A Generalized Kompaneets Formalism for Inelastic Neutrino-Nucleon Scattering in Supernova Simulations

TL;DR

This paper introduces a generalized Kompaneets formalism for inelastic neutrino-nucleon scattering in supernova simulations, ensuring conservation laws, scalability, and applicability to anisotropic distributions, enhancing spectral modeling accuracy.

Contribution

It develops a robust, scalable, and anisotropic-compatible formalism for neutrino-nucleon scattering, extending the classical Kompaneets equation for supernova simulations.

Findings

Conserves lepton number to machine precision.

Scales linearly with energy groups, improving computational efficiency.
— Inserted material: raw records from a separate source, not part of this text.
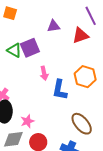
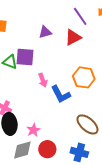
purple square: (30, 48) -> (25, 57), turned 36
blue L-shape: (60, 90) -> (61, 94), turned -30

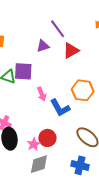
purple line: (80, 16) -> (58, 29), moved
red circle: (47, 149) -> (47, 138), moved
gray diamond: (22, 150) -> (39, 164), moved

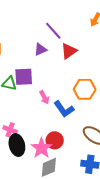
pink star: (34, 144) -> (41, 148), size x1.5

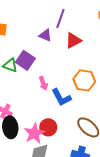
purple line: (53, 31) -> (60, 18), turned 54
purple triangle: (40, 49) -> (45, 35), turned 40
purple square: (24, 77) -> (25, 60), turned 30

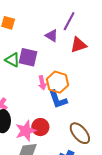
purple square: (25, 60) -> (28, 57), turned -30
orange hexagon: (84, 80) -> (57, 82), moved

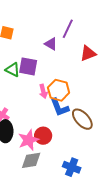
red triangle: (78, 45) -> (88, 53), moved
brown ellipse: (80, 133) -> (82, 119), moved

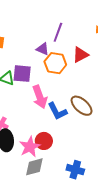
orange hexagon: (59, 90) -> (55, 63), moved
pink arrow: (43, 91) -> (40, 97), size x1.6
brown ellipse: (82, 119) -> (82, 106), moved

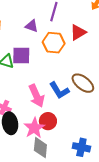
purple triangle: (43, 49) -> (32, 26), moved
pink arrow: (40, 97) -> (37, 96), moved
gray diamond: (34, 167) -> (40, 148), turned -65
Automatically reduces to zero energy transfer in thermal equilibrium.

Abstract

Based on the Kompaneets approximation, we develop a robust methodology to calculate spectral redistribution via inelastic neutrino-nucleon scattering in the context of core-collapse supernova simulations. The resulting equations conserve lepton number to machine precision and scale linearly, not quadratically, with number of energy groups. The formalism also provides an elegant means to derive the rate of energy transfer to matter which, as it must, automatically goes to zero when the neutrino radiation field is in thermal equilibrium. Furthermore, we derive the next-higher-order in {\epsilon}/mc2 correction to the neutrino Kompaneets equation. Unlike other Kompaneets schema, ours also generalizes to the case of anisotropic angular distributions, while retaining the conservative form that is a hallmark of the classical Kompaneets equation. Our formalism enables immediate incorporation into supernova codes that follow the spectral angular moments of the neutrino radiation fields.